- _Directions for this task_: Which lines of the data contain the string "Skip"? Copy every one.

- _Record set_:
★ ★ ★
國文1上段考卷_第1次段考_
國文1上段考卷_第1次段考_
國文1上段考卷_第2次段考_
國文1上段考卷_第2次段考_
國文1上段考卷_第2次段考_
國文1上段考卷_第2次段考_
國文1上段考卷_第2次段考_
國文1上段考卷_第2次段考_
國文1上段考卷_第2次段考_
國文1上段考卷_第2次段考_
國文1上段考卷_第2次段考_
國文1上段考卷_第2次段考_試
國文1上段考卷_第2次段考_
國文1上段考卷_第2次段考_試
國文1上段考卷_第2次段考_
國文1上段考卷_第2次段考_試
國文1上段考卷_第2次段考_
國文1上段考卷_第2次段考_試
★ ★ ★
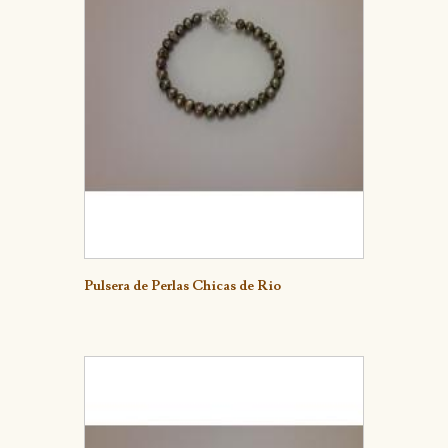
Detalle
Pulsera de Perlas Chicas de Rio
★ ★ ★
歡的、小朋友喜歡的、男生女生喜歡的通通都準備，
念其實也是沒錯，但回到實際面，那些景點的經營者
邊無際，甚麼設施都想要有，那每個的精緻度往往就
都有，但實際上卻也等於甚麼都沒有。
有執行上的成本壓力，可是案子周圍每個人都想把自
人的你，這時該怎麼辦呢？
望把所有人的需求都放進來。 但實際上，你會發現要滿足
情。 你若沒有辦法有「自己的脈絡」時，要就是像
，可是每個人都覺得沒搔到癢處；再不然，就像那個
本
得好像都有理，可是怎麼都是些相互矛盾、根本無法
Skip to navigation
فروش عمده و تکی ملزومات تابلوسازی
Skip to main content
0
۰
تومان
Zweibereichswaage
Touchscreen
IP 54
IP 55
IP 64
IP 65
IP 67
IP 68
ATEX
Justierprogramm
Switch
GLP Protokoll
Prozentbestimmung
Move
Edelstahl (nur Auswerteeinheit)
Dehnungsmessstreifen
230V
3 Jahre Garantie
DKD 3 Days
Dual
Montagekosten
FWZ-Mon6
★ ★ ★
- _Written answer_:
Skip to navigation
Skip to main content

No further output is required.